Speaker 2: And here’s my soapbox again, Chris. Okay. Uh, listeners, listen in. Uh, you have to get your estate planning done. Mm-hmm. <affirmative>, um, bad.
Speaker 3: Take his advice, do it.
Speaker 2: Bad things happen to good people. Yes. And, uh, there’s no guarantee for tomorrow. So with that, if you don’t have your estate plan in place, please give Tina at the office a call, coordinate a meeting and get the documents in place. Especially if you’re married, [00:15:00] minor kids, second marriages with mixed families. Um, it’s just a lot easier on everyone going forward if you have your plan in place. Mm-hmm <affirmative>. And with a basic estate plan, you know, a lot of people don’t know where to start and that’s why we have drafted how to unlock the Ultimate Estate Plan. It’s free information. They can call the office (877) 654-9798. Ask Tina, send that copy out.

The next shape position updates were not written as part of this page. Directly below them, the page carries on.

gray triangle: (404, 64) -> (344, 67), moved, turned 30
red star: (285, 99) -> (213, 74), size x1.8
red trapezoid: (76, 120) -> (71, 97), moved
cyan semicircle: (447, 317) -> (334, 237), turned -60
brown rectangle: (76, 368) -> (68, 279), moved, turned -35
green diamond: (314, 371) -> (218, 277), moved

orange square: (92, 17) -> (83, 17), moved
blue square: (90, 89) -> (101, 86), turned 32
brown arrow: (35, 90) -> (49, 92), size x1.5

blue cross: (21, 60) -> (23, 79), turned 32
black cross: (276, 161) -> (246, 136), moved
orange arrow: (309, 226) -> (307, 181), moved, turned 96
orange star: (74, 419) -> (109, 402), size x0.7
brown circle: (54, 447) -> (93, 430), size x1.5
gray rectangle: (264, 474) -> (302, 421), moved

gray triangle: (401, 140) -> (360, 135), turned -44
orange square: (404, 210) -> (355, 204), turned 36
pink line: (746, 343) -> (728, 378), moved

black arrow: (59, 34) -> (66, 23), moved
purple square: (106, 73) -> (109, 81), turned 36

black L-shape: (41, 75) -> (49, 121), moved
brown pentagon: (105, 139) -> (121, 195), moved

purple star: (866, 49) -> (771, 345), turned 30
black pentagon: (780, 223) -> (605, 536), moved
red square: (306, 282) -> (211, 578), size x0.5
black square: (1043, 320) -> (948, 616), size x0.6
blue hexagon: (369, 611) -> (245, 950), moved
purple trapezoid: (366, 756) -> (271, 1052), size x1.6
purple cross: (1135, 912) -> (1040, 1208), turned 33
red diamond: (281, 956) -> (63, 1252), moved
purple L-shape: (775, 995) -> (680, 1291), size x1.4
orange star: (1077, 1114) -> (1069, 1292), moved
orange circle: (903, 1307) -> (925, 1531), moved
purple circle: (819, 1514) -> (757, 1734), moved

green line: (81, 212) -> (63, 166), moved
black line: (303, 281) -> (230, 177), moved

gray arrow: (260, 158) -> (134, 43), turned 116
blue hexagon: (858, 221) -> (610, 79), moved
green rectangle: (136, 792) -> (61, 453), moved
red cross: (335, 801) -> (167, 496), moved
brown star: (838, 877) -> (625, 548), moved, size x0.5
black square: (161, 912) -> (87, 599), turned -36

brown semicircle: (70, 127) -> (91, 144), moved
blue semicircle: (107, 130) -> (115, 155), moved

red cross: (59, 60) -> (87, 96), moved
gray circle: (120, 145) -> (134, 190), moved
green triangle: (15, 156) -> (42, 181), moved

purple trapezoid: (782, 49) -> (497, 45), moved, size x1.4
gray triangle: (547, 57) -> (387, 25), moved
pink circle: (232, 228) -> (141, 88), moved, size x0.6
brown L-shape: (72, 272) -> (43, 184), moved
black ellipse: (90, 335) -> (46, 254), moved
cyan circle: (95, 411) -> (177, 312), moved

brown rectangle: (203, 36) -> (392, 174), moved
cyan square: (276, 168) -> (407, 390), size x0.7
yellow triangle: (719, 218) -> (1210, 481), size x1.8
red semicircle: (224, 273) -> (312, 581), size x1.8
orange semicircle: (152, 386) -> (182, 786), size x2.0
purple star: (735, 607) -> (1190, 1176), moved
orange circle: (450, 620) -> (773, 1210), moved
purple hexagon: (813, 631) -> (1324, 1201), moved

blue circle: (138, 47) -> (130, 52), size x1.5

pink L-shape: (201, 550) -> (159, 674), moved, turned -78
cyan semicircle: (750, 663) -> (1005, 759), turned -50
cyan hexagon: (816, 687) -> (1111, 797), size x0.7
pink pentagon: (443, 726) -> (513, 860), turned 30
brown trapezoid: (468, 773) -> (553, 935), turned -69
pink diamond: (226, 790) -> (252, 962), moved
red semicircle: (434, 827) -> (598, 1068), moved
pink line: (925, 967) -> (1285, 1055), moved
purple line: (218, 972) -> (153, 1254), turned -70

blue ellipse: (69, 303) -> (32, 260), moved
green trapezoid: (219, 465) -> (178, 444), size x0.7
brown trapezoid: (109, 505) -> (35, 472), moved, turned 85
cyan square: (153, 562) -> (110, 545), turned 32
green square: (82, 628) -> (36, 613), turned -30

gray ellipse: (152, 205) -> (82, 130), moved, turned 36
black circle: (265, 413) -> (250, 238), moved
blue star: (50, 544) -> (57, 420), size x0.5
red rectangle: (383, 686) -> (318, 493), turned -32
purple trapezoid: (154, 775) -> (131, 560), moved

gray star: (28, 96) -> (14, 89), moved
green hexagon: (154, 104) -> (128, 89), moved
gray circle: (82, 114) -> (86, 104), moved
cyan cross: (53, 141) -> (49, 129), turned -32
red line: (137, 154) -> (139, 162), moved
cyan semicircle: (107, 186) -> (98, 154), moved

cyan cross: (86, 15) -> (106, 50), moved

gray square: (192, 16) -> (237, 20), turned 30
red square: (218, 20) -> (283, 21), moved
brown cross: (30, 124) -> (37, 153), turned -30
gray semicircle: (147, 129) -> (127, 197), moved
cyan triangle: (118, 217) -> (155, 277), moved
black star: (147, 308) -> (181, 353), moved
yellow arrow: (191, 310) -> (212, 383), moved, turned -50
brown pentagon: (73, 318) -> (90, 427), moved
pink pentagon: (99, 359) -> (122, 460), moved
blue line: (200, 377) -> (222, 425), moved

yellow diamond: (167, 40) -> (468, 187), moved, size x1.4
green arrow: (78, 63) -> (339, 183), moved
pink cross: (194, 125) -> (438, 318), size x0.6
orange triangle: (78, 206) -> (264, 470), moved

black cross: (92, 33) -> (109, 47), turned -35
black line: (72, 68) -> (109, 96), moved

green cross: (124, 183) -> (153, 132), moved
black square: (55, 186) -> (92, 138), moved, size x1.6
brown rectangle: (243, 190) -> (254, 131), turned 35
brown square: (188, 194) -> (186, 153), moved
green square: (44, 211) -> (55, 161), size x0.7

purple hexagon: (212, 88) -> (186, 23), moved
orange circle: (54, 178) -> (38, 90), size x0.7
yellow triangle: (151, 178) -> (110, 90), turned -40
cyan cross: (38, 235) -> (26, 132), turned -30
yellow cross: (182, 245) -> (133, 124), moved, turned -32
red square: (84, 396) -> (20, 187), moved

It [00:15:30] is complimentary because half of all the listeners out here do not have any estate plan in place. That’s what the numbers tell us. So that’s my challenge, that’s my soapbox. Uh, you’ll continue to hear that almost every week.
Speaker 2: Chris <laugh>. Sorry about that. It’s got alright though. We’ll let you slide on it. Yeah. All right. All right. So let’s jump into increasing spendable retirement income. And as we look at clients’ portfolios that come in and we review them, we’re seeing older clients that have way too [00:16:00] much risk. Just heed that warning. Uh, as an older listener, you have too much risk. That means you have too much money in the stock market. Yes, we’ve had a tremendous run, but there’s no guarantees for tomorrow because past performance is no indication of what the future performance is gonna be. And, uh, hometown favorite I, you know, pull this example and we’re trying to increase your retirement income and a lot of our listeners down here in Columbus have Aflac stock. It’s currently yielding [00:16:30] 2.8% and these are as of 6 30 20 12. And the five year return, unfortunately has been minus 1.31%.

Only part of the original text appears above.